Meu nariz dilatou enquanto eu fechava as mãos em punhos. Antes que eu respondesse, alguém parou do meu lado. “Quanto ela te deve?”
Virei a cabeça num estalo pro homem ao meu lado — um cara de terno. “O-o que você tá fazendo?”
“Quem é você?” Heath perguntou, olhando pra ele, que era mais alto e mais largo do que ele.
O cara do terno o ignorou. Enfiou a mão no bolso do paletó e tirou dinheiro de uma carteira com presilha.
“Não. Você não pode fazer isso.” Empurrei o dinheiro de volta. “Eu nem te conheço.”
“Eu aceito. Dois dias, Maverick, ou você vai achar suas coisas no lixo.” Heath já tinha arrancado o dinheiro da mão do cara do terno e virado as costas, sumindo no beco sem nem olhar pra trás.
“Esse é o seu ex?”
“Quem diabos é você?” Eu encarei ele com dureza.
“Owen Boone.” Ele estendeu a mão grande, como se fosse a coisa mais normal do mundo. “Me chama de Boone.”
“Quanto eu tô te devendo?” Apertei a mão dele com firmeza.
“Você não me deve nada. Meu chefe vai cobrir.”
“Como é?” Minhas sobrancelhas subiram. Meus olhos se arregalaram ainda mais.
“Eu tenho uma proposta pra você.”
“Não, obrigada, mas eu vou te pagar.” Dei alguns passos pra trás, fazendo um cumprimento rápido com a mão.
“Maverick, me escuta.”
Merda. Eu parei, me sentindo mal-educada e ingrata. “Obrigada por salvar minha pele. Que proposta?”

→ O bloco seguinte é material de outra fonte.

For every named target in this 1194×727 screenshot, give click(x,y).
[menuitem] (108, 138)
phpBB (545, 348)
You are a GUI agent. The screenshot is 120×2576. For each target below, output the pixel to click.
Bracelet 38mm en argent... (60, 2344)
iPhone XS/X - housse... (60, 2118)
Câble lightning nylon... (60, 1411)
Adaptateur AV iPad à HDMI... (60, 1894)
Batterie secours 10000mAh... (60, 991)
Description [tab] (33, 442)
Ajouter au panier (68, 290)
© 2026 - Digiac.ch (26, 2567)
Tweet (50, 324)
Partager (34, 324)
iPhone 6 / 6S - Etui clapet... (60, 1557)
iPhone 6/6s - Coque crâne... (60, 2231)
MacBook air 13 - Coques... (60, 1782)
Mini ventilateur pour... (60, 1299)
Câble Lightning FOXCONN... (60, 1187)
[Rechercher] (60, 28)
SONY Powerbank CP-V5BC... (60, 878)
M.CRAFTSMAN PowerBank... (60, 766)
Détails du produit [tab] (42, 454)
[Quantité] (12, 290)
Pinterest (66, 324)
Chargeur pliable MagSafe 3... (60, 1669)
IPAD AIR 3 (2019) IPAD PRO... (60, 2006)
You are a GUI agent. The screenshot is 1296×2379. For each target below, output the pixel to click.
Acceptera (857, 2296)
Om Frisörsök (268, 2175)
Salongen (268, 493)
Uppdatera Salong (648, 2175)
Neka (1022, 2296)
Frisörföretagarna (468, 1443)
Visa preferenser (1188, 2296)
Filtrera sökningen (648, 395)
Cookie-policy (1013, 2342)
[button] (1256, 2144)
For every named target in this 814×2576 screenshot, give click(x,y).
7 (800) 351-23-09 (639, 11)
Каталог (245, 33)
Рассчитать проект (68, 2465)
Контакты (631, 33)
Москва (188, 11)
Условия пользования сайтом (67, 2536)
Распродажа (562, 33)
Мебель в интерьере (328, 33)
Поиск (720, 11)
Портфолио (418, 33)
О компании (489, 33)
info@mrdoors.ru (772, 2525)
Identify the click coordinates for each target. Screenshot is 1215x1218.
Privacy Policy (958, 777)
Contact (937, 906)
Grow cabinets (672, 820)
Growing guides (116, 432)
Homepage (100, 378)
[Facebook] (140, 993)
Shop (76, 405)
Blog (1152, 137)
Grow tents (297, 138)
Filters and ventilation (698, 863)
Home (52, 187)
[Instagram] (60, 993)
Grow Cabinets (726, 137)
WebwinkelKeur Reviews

Demorei um tempo pra processar o que ele tinha acabado de jogar em cima de mim. Eu tentei abrir a boca pra dizer alguma coisa, mas meu cérebro travou. Gente rica fazia mesmo esse tipo de coisa?
“Maverick!” A voz do Rocco ecoou lá da saída, me assustando.
“Já vou aí, Rocco. Um minuto.”
Quando a porta se fechou, tudo que eu consegui fazer foi piscar, encarando Owen Boone.
“E então, o que você me diz?”
“Você quer que eu me case com o seu chefe por um ano, com uma mesada de dez mil dólares por mês, casa de graça, todas as despesas pagas, meu empréstimo da faculdade quitado e, no fim do acordo, eu ganho quinhentos mil dólares?”
“Sim.”
Bom… era tentador. “Qual é a pegadinha?”
“Sempre ser a esposa dele, ir a compromissos formais e suprir—”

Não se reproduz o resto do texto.